ADR 0007 — Validation against cited publications and independent references; no fabricated numbers

Status

Accepted.

Context

The carriers implement published models — Ono et al. 1997 for non-adiabatic flux evolution, Velikovich et al. 2007 for magneto-Rayleigh-Taylor growth, the swarmalator family for the kinematic coupling, the Slough 2011 regime for FRC merging and compression. A correctness claim about such a model is only trustworthy if it is checked against something independent of the implementation itself, and any performance number is only trustworthy if it can be reproduced.

The failure modes to design against are: a model that merely runs but does not match its source; a parity test that compares an implementation against itself; and a benchmark figure quoted in prose with no runnable script behind it.

Decision

Three rules govern validation:

  1. Match the cited model. Each carrier names the publication and equation it implements and is tested against the closed form or the published relation, not against a loose approximation.

  2. Check against an independent reference. Parity tests compare a kernel against a different method or a different implementation: the Faraday carrier, for instance, is checked against its analytic closed form, against an independent high-resolution central finite difference, against an independent composite-Simpson energy quadrature, and — where the compiled extension is present — against the Rust backend bit-for-bit.

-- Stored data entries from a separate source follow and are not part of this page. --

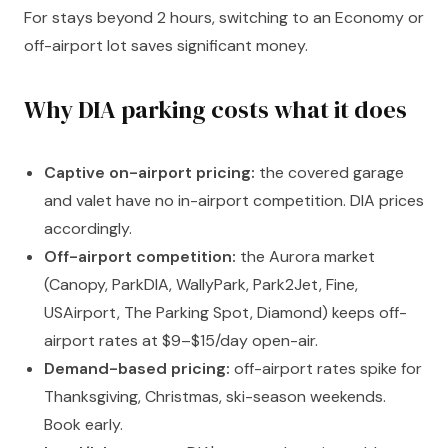
For stays beyond 2 hours, switching to an Economy or
off-airport lot saves significant money.
Why DIA parking costs what it does
Captive on-airport pricing:
the covered garage
and valet have no in-airport competition. DIA prices
accordingly.
Off-airport competition:
the Aurora market
(Canopy, ParkDIA, WallyPark, Park2Jet, Fine,
USAirport, The Parking Spot, Diamond) keeps off-
airport rates at $9–$15/day open-air.
Demand-based pricing:
off-airport rates spike for
Thanksgiving, Christmas, ski-season weekends.
Book early.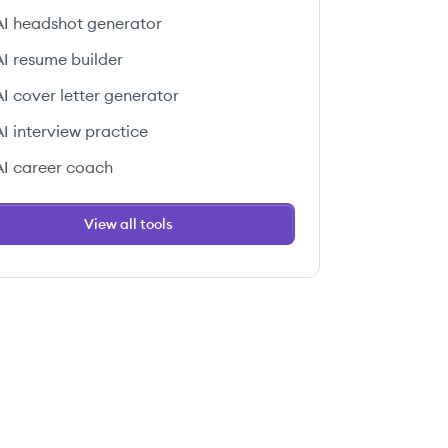
AI headshot generator
AI resume builder
AI cover letter generator
AI interview practice
AI career coach
View all tools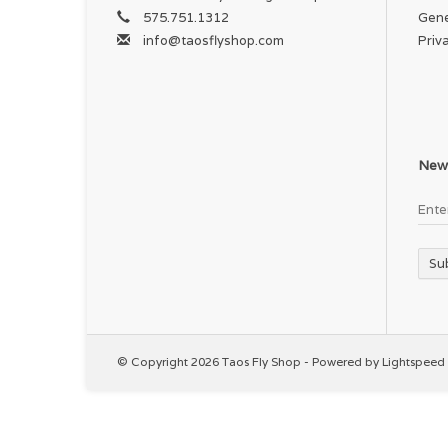
575.751.1312
Gene
info@taosflyshop.com
Priv
News
Su
© Copyright 2026 Taos Fly Shop - Powered by
Lightspeed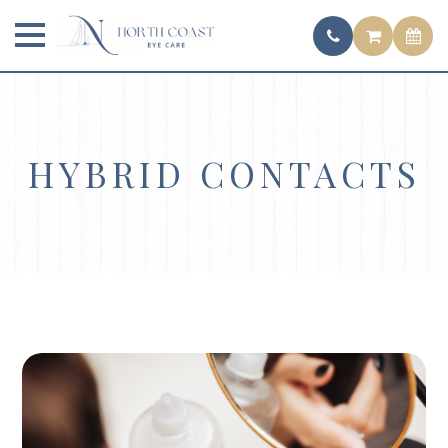
HYBRID CONTACTS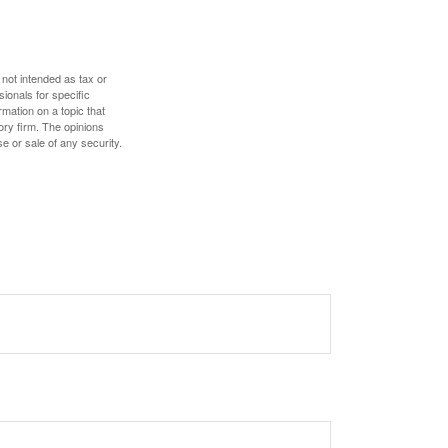
 not intended as tax or
sionals for specific
mation on a topic that
ory firm. The opinions
e or sale of any security.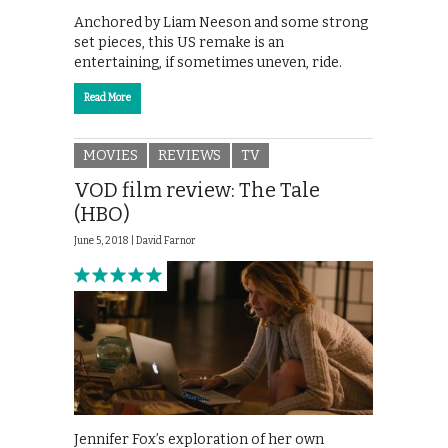
Anchored by Liam Neeson and some strong
set pieces, this US remake is an
entertaining, if sometimes uneven, ride.
Read More
MOVIES
REVIEWS
TV
VOD film review: The Tale
(HBO)
June 5, 2018 |
David Farnor
Jennifer Fox’s exploration of her own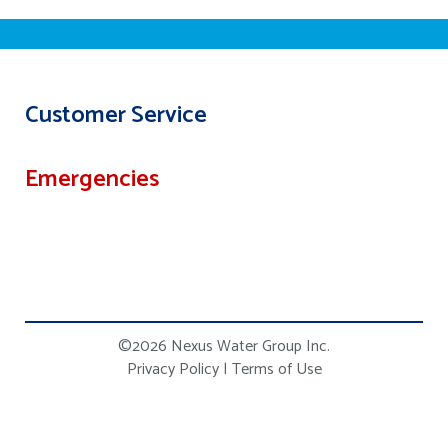
Customer Service
Emergencies
©2026 Nexus Water Group Inc.
Privacy Policy
|
Terms of Use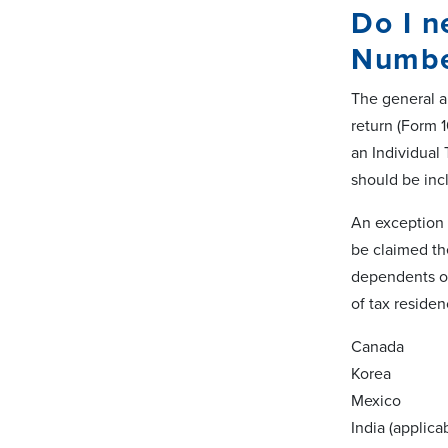
Do I n
Numbe
The general an
return (Form 
an Individual 
should be in
An exception t
be claimed th
dependents on
of tax residenc
Canada
Korea
Mexico
India (applica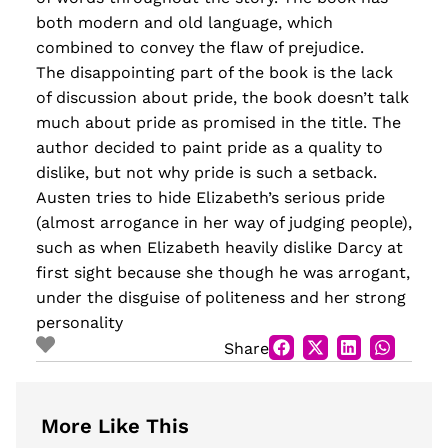
both modern and old language, which
combined to convey the flaw of prejudice.
The disappointing part of the book is the lack
of discussion about pride, the book doesn’t talk
much about pride as promised in the title. The
author decided to paint pride as a quality to
dislike, but not why pride is such a setback.
Austen tries to hide Elizabeth’s serious pride
(almost arrogance in her way of judging people),
such as when Elizabeth heavily dislike Darcy at
first sight because she though he was arrogant,
under the disguise of politeness and her strong
personality
Share
More Like This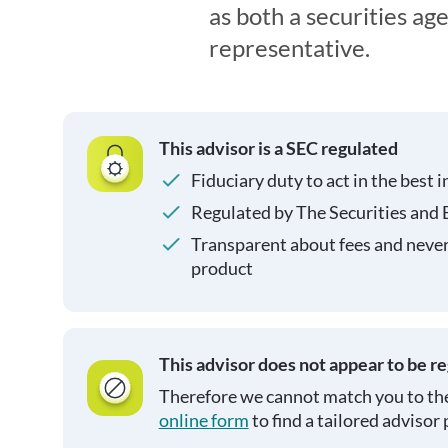
as both a securities ag
representative.
This advisor is a SEC regulated
Fiduciary duty to act in the best i
Regulated by The Securities and
Transparent about fees and neve
product
This advisor does not appear to be r
Therefore we cannot match you to the
online form
to find a tailored advisor 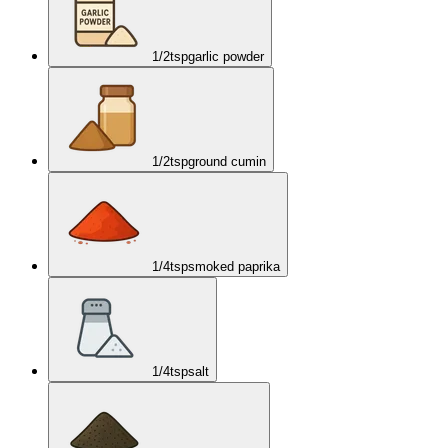
1/2
tsp
garlic powder
1/2
tsp
ground cumin
1/4
tsp
smoked paprika
1/4
tsp
salt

  3. No fabricated numbers. Every benchmark figure in the documentation comes from a runnable, committed script under bench/ (or campaigns/), with its result artefact committed. Reproducible studies live in campaigns/, commit their JSON and figure, and are covered by determinism and artefact-coherence tests. Anything that is a target rather than a measurement is labelled as a target.

Consequences

  • A reviewer can re-run any quoted result and any parity claim from the committed scripts; nothing rests on a number that exists only in prose.
  • Demonstrations state their scope honestly — a software-level kinematic study, or a prescribed-trajectory recovery, is described as exactly that, never dressed up as a self-consistent plasma or silicon result.
  • The test suite carries the extra weight of independent references and artefact-coherence checks, which is the accepted cost of trustworthy claims.

Alternatives considered

  • Self-comparison parity. Comparing an implementation against a stored copy of its own past output. Rejected: it detects regressions but proves nothing about correctness against the model.
  • Quoted benchmarks without scripts. Rejected outright: an unreproducible number is indistinguishable from a fabricated one.